This page was last updated on 30 June 2021.
The natural symbiosis between the Internet and offshore stems from the fact that both naturally manage to avoid tax. Businesses which can operate on the Internet without, so to speak, touching ground in a high-tax jurisdiction will naturally migrate to offshore jurisdictions; while businesses that already have offshore existence will find it highly convenient to be able to use the Internet to trade with their high-tax customers without having to make a landing in their countries.
As a major offshore jurisdiction with many thousands of offshore enterprises already installed, including many trading companies, it is only a matter of time before Madeira becomes a centre of e-commerce activity. The island's geographical location between continents, its good telecommunications links, sophisticated business infrastructure and the highly-educated work-force are all factors which will attract the sales, marketing and administrative departments of retail operations, particularly those trading into EU and African countries.
By locating websites in Madeira to carry out functions previously based in high-tax jurisdictions (such as sales and marketing, treasury management, supply of financial services, and most of all, the supply of digital goods such as music, video, training, software etc.,) businesses can take advantage of low rates of taxation for increasingly substantial parts of their operation.
In many countries, the distribution of goods from a warehouse does not constitute the carrying on of a trade or business in that jurisdiction, so that even for physical goods, in many cases it is possible to avoid a permanent establishment (taxable presence) altogether in many high-tax jurisdictions where trading activities currently take place.
In 2002, Madeira became the country of choice for EU internet service providers wishing to offer broadband services, due to its low VAT rate and the advantages of the International Business Centre (MIBC). These included British Telecom and Freeserve (now Orange.)
Madeira is also thought to have benefited from the European Union's decision to apply value added tax to digital downloads by consumers. Starting in July 2003, VAT has been payable by the supplier of goods and services downloaded over the Internet in the EU, including downloads of software, music and videos from non-EU companies, subject to de minimis rules. Before, these products had escaped VAT.
Under the single registration clause of the directive, companies are allowed to pay the combined tax liability that they have accumulated throughout the EU in one member state, which retains part of the tax before passing on the rest to the other states involved. Graeme Ross, head of indirect tax at KPMG, said that faced with the prospect of dealing with 15 (now 27) tax authorities, it was inevitable that internet companies and ISPs would opt for single registration. The island is also ideal for e-commerce, as following a decade of telecoms infrastructure investment, it now boasts the widest bandwidth in Europe.
Reverse charging of VAT on the electronic purchase of goods and services began in 2015. A revenue sharing agreement has been phased in over the subsequent three years. This was done to appease Luxembourg, which had used its veto to block the proposed reforms. Like Madeira, Luxembourg has become a popular location for internationally known e-commerce businesses with its low 15% rate of VAT.

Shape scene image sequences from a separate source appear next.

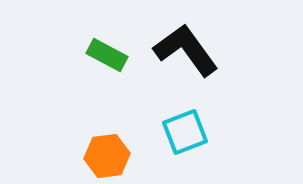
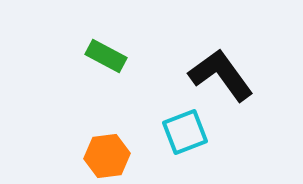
black L-shape: moved 35 px right, 25 px down
green rectangle: moved 1 px left, 1 px down
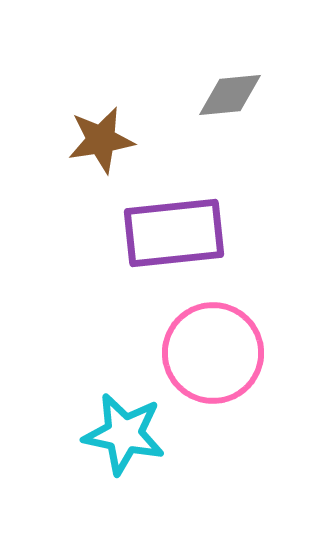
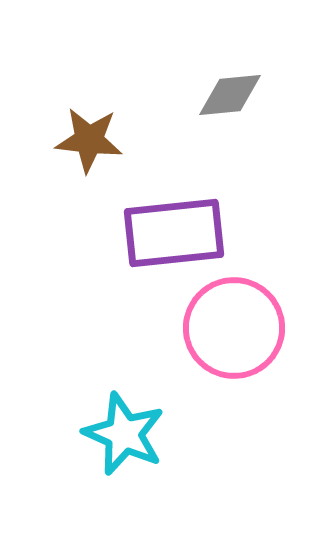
brown star: moved 12 px left; rotated 16 degrees clockwise
pink circle: moved 21 px right, 25 px up
cyan star: rotated 12 degrees clockwise
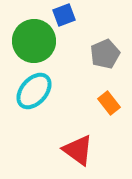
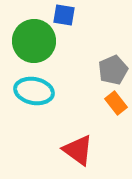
blue square: rotated 30 degrees clockwise
gray pentagon: moved 8 px right, 16 px down
cyan ellipse: rotated 60 degrees clockwise
orange rectangle: moved 7 px right
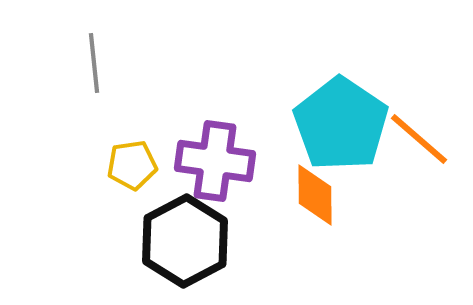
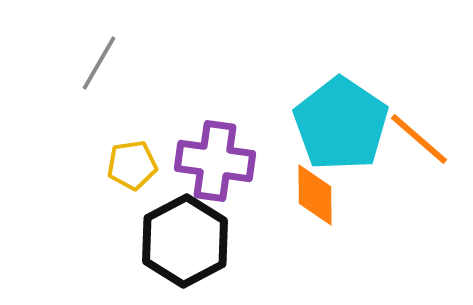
gray line: moved 5 px right; rotated 36 degrees clockwise
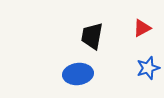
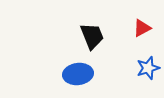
black trapezoid: rotated 148 degrees clockwise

The new rules require taxation for VAT on business-to-business supplies of services at the place where the customer is situated, rather than at the location of the supplier. For business-to-consumer supplies of services, the place of taxation is still that where the supplier is established. However, in certain circumstances, the general rules for both businesses and consumers are not applicable, and specified rules apply to reflect the principle of taxation at the place of consumption. These exemptions concern in particular: restaurant services, the hiring of means of transport, cultural, sporting, scientific and educational services, and business to consumer supplies of telecommunications, broadcasting and electronic services.

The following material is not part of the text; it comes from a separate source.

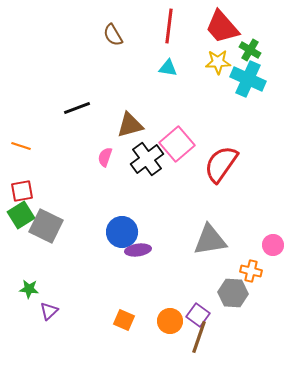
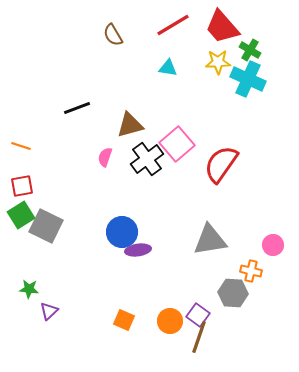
red line: moved 4 px right, 1 px up; rotated 52 degrees clockwise
red square: moved 5 px up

To simplify VAT arrangements made necessary by the new rules for telecoms, broadcasting and electronic services, a "one-stop" system was introduced, to enable service providers to fulfil in their home member state a single set of obligations for registrations, declarations and payments, including for services provided in other member states where they are not established. VAT revenue is be transferred from the country the supplier is in to the one where the customer is. The latter’s VAT rates and controls will be applicable. As a general rule, the measures entered into force on 1 January 2010.
The Council's political agreement was made possible by a compromise regarding the change of rule on the place of taxation for business-to-consumer supplies of telecoms, broadcasting and electronic services. For this sector, application of the new rules and the one-stop scheme started on 1 January 2015. Until 1 January 2019, the member state of establishment will retain a proportion of VAT receipts collected through the one-stop scheme. This proportion was 30% from 1 January 2015 to 31 December 2016, is currently 15% (from 1 January 2017 to 31 December 2018) and will drop to 0% from 1 January 2019 onwards. The Commission will be asked to report on the feasibility of the new rules before their entry into force.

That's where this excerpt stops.